+++ RECORDS PROVIDED +++

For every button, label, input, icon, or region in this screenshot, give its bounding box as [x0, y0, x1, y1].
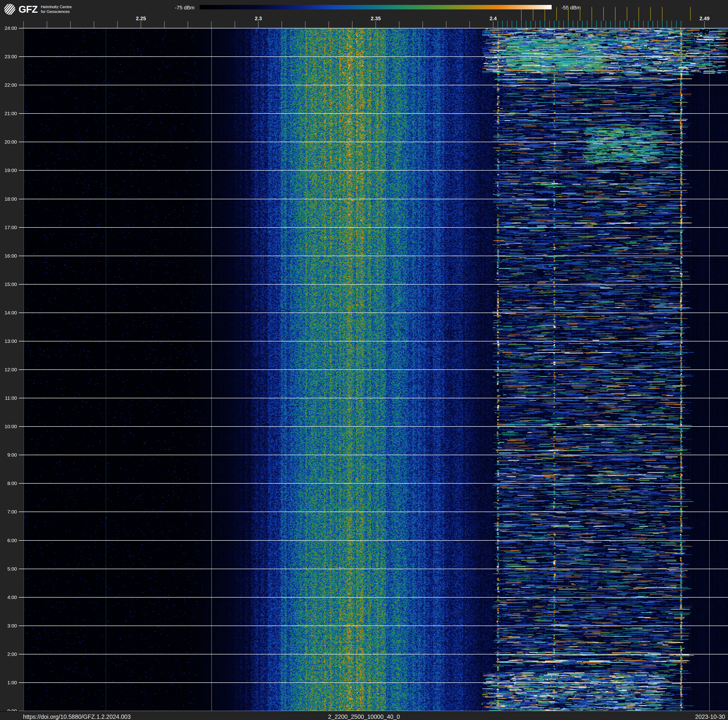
ble-channel-tick: [563, 21, 564, 28]
time-axis-label: 14:00: [5, 310, 17, 316]
ble-channel-tick: [610, 21, 611, 28]
ble-channel-tick: [521, 21, 522, 28]
hour-gridline: [19, 57, 728, 57]
freq-minor-tick: [470, 21, 470, 28]
ble-channel-tick: [535, 21, 536, 28]
time-axis-label: 16:00: [5, 253, 17, 259]
ble-channel-tick: [507, 21, 508, 28]
freq-minor-tick: [399, 21, 399, 28]
ble-channel-tick: [578, 21, 578, 28]
hour-gridline: [19, 113, 728, 114]
time-axis-label: 2:00: [7, 651, 17, 657]
hour-gridline: [19, 483, 728, 484]
hour-gridline: [19, 569, 728, 569]
ble-channel-tick: [634, 21, 634, 28]
ble-channel-tick: [676, 21, 677, 28]
hour-gridline: [19, 625, 728, 626]
ble-channel-tick: [596, 21, 597, 28]
hour-gridline: [19, 256, 728, 256]
time-axis-label: 18:00: [5, 196, 17, 202]
ble-channel-tick: [662, 21, 662, 28]
freq-minor-tick: [422, 21, 423, 28]
wifi-channel-tick: [639, 7, 639, 21]
time-axis-label: 10:00: [5, 424, 17, 429]
ble-channel-tick: [516, 21, 517, 28]
ble-channel-tick: [601, 21, 601, 28]
time-axis-label: 15:00: [5, 282, 17, 287]
time-axis-label: 12:00: [5, 367, 17, 372]
freq-tick-label: 2.25: [136, 15, 146, 21]
hour-gridline: [19, 170, 728, 171]
time-axis-label: 6:00: [7, 538, 17, 543]
wifi-channel-tick: [650, 7, 651, 21]
ble-channel-tick: [657, 21, 658, 28]
hour-gridline: [19, 682, 728, 683]
ble-channel-tick: [648, 21, 648, 28]
hour-gridline: [19, 199, 728, 199]
hour-gridline: [19, 512, 728, 512]
wifi-channel-tick: [662, 7, 662, 21]
hour-gridline: [19, 369, 728, 370]
hour-gridline: [19, 398, 728, 398]
ble-channel-tick: [639, 21, 639, 28]
ble-channel-tick: [606, 21, 606, 28]
gfz-logo-subtitle-line1: Helmholtz Centre: [41, 5, 72, 9]
gfz-logo-icon: [4, 4, 15, 15]
freq-minor-tick: [704, 21, 705, 28]
freq-minor-tick: [211, 21, 212, 28]
time-axis-label: 4:00: [7, 594, 17, 600]
ble-channel-tick: [502, 21, 503, 28]
freq-tick-label: 2.3: [255, 15, 262, 21]
gfz-logo-subtitle-line2: for Geosciences: [41, 9, 72, 14]
wifi-channel-tick: [568, 7, 569, 21]
freq-minor-tick: [493, 21, 493, 28]
ble-channel-tick: [554, 21, 554, 28]
hour-gridline: [19, 284, 728, 285]
time-axis-label: 19:00: [5, 167, 17, 173]
hour-gridline: [19, 227, 728, 228]
ble-channel-tick: [667, 21, 667, 28]
wifi-channel-tick: [592, 7, 592, 21]
freq-minor-tick: [117, 21, 118, 28]
ble-channel-tick: [498, 21, 498, 28]
time-axis-label: 5:00: [7, 566, 17, 572]
ble-channel-tick: [615, 21, 615, 28]
ble-channel-tick: [544, 21, 545, 28]
gfz-logo-subtitle: Helmholtz Centre for Geosciences: [41, 5, 72, 14]
wifi-channel-tick: [603, 7, 604, 21]
hour-gridline: [19, 540, 728, 541]
time-axis-label: 17:00: [5, 225, 17, 230]
ble-channel-tick: [629, 21, 630, 28]
date-label: 2023-10-30: [695, 714, 725, 720]
hour-gridline: [19, 313, 728, 313]
freq-minor-tick: [305, 21, 306, 28]
time-axis-label: 11:00: [5, 395, 17, 401]
gfz-logo: GFZ Helmholtz Centre for Geosciences: [4, 4, 72, 15]
ble-channel-tick: [582, 21, 583, 28]
wifi-channel-tick: [627, 7, 627, 21]
freq-minor-tick: [164, 21, 165, 28]
ble-channel-tick: [643, 21, 644, 28]
freq-minor-tick: [94, 21, 94, 28]
freq-minor-tick: [281, 21, 282, 28]
ble-channel-tick: [531, 21, 531, 28]
freq-minor-tick: [141, 21, 141, 28]
ble-channel-tick: [620, 21, 620, 28]
colorbar: [200, 5, 552, 9]
hour-gridline: [19, 455, 728, 455]
time-axis-label: 23:00: [5, 54, 17, 60]
hour-gridline: [19, 341, 728, 342]
freq-minor-tick: [23, 21, 24, 28]
wifi-channel-tick: [580, 7, 580, 21]
freq-minor-tick: [188, 21, 188, 28]
ble-channel-tick: [512, 21, 512, 28]
freq-minor-tick: [235, 21, 235, 28]
freq-tick-label: 2.35: [371, 15, 381, 21]
time-axis-label: 1:00: [7, 680, 17, 685]
gfz-logo-wordmark: GFZ: [18, 5, 38, 14]
freq-minor-tick: [258, 21, 258, 28]
time-axis-label: 20:00: [5, 139, 17, 145]
time-axis-label: 7:00: [7, 509, 17, 515]
wifi-channel-tick: [556, 7, 557, 21]
freq-minor-tick: [70, 21, 71, 28]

+++

• TASK INSTRUCTIONS
A word-for-word copy of all the data is required, minus the pictures.

• ANSWER BOX
For every button, label, input, icon, or region in this screenshot, give its bounding box as [x0, y0, x1, y1].
ble-channel-tick: [563, 21, 564, 28]
time-axis-label: 14:00: [5, 310, 17, 316]
ble-channel-tick: [610, 21, 611, 28]
ble-channel-tick: [521, 21, 522, 28]
hour-gridline: [19, 57, 728, 57]
freq-minor-tick: [470, 21, 470, 28]
ble-channel-tick: [535, 21, 536, 28]
time-axis-label: 16:00: [5, 253, 17, 259]
ble-channel-tick: [507, 21, 508, 28]
freq-minor-tick: [399, 21, 399, 28]
ble-channel-tick: [578, 21, 578, 28]
hour-gridline: [19, 113, 728, 114]
time-axis-label: 2:00: [7, 651, 17, 657]
hour-gridline: [19, 483, 728, 484]
hour-gridline: [19, 569, 728, 569]
ble-channel-tick: [634, 21, 634, 28]
ble-channel-tick: [676, 21, 677, 28]
hour-gridline: [19, 625, 728, 626]
ble-channel-tick: [596, 21, 597, 28]
hour-gridline: [19, 256, 728, 256]
time-axis-label: 18:00: [5, 196, 17, 202]
ble-channel-tick: [662, 21, 662, 28]
freq-minor-tick: [422, 21, 423, 28]
wifi-channel-tick: [639, 7, 639, 21]
time-axis-label: 10:00: [5, 424, 17, 429]
ble-channel-tick: [516, 21, 517, 28]
ble-channel-tick: [601, 21, 601, 28]
time-axis-label: 15:00: [5, 282, 17, 287]
time-axis-label: 12:00: [5, 367, 17, 372]
freq-tick-label: 2.25: [136, 15, 146, 21]
hour-gridline: [19, 170, 728, 171]
time-axis-label: 6:00: [7, 538, 17, 543]
wifi-channel-tick: [650, 7, 651, 21]
ble-channel-tick: [657, 21, 658, 28]
hour-gridline: [19, 682, 728, 683]
ble-channel-tick: [648, 21, 648, 28]
hour-gridline: [19, 199, 728, 199]
hour-gridline: [19, 512, 728, 512]
wifi-channel-tick: [662, 7, 662, 21]
hour-gridline: [19, 369, 728, 370]
hour-gridline: [19, 398, 728, 398]
ble-channel-tick: [639, 21, 639, 28]
ble-channel-tick: [606, 21, 606, 28]
gfz-logo-subtitle-line1: Helmholtz Centre: [41, 5, 72, 9]
gfz-logo-icon: [4, 4, 15, 15]
freq-minor-tick: [704, 21, 705, 28]
freq-minor-tick: [211, 21, 212, 28]
time-axis-label: 4:00: [7, 594, 17, 600]
ble-channel-tick: [502, 21, 503, 28]
freq-tick-label: 2.3: [255, 15, 262, 21]
gfz-logo-subtitle-line2: for Geosciences: [41, 9, 72, 14]
wifi-channel-tick: [568, 7, 569, 21]
freq-minor-tick: [493, 21, 493, 28]
ble-channel-tick: [554, 21, 554, 28]
hour-gridline: [19, 284, 728, 285]
time-axis-label: 19:00: [5, 167, 17, 173]
hour-gridline: [19, 227, 728, 228]
ble-channel-tick: [667, 21, 667, 28]
wifi-channel-tick: [592, 7, 592, 21]
freq-minor-tick: [117, 21, 118, 28]
ble-channel-tick: [498, 21, 498, 28]
time-axis-label: 5:00: [7, 566, 17, 572]
ble-channel-tick: [615, 21, 615, 28]
ble-channel-tick: [544, 21, 545, 28]
gfz-logo-subtitle: Helmholtz Centre for Geosciences: [41, 5, 72, 14]
wifi-channel-tick: [603, 7, 604, 21]
hour-gridline: [19, 540, 728, 541]
time-axis-label: 17:00: [5, 225, 17, 230]
ble-channel-tick: [629, 21, 630, 28]
date-label: 2023-10-30: [695, 714, 725, 720]
hour-gridline: [19, 313, 728, 313]
freq-minor-tick: [305, 21, 306, 28]
time-axis-label: 11:00: [5, 395, 17, 401]
gfz-logo: GFZ Helmholtz Centre for Geosciences: [4, 4, 72, 15]
ble-channel-tick: [582, 21, 583, 28]
wifi-channel-tick: [627, 7, 627, 21]
freq-minor-tick: [164, 21, 165, 28]
ble-channel-tick: [643, 21, 644, 28]
freq-minor-tick: [94, 21, 94, 28]
freq-minor-tick: [281, 21, 282, 28]
ble-channel-tick: [531, 21, 531, 28]
freq-minor-tick: [141, 21, 141, 28]
ble-channel-tick: [620, 21, 620, 28]
colorbar: [200, 5, 552, 9]
hour-gridline: [19, 455, 728, 455]
time-axis-label: 23:00: [5, 54, 17, 60]
hour-gridline: [19, 341, 728, 342]
freq-minor-tick: [23, 21, 24, 28]
wifi-channel-tick: [580, 7, 580, 21]
freq-minor-tick: [188, 21, 188, 28]
ble-channel-tick: [512, 21, 512, 28]
freq-minor-tick: [235, 21, 235, 28]
freq-tick-label: 2.35: [371, 15, 381, 21]
time-axis-label: 1:00: [7, 680, 17, 685]
gfz-logo-wordmark: GFZ: [18, 5, 38, 14]
freq-minor-tick: [258, 21, 258, 28]
time-axis-label: 20:00: [5, 139, 17, 145]
time-axis-label: 7:00: [7, 509, 17, 515]
wifi-channel-tick: [556, 7, 557, 21]
freq-minor-tick: [70, 21, 71, 28]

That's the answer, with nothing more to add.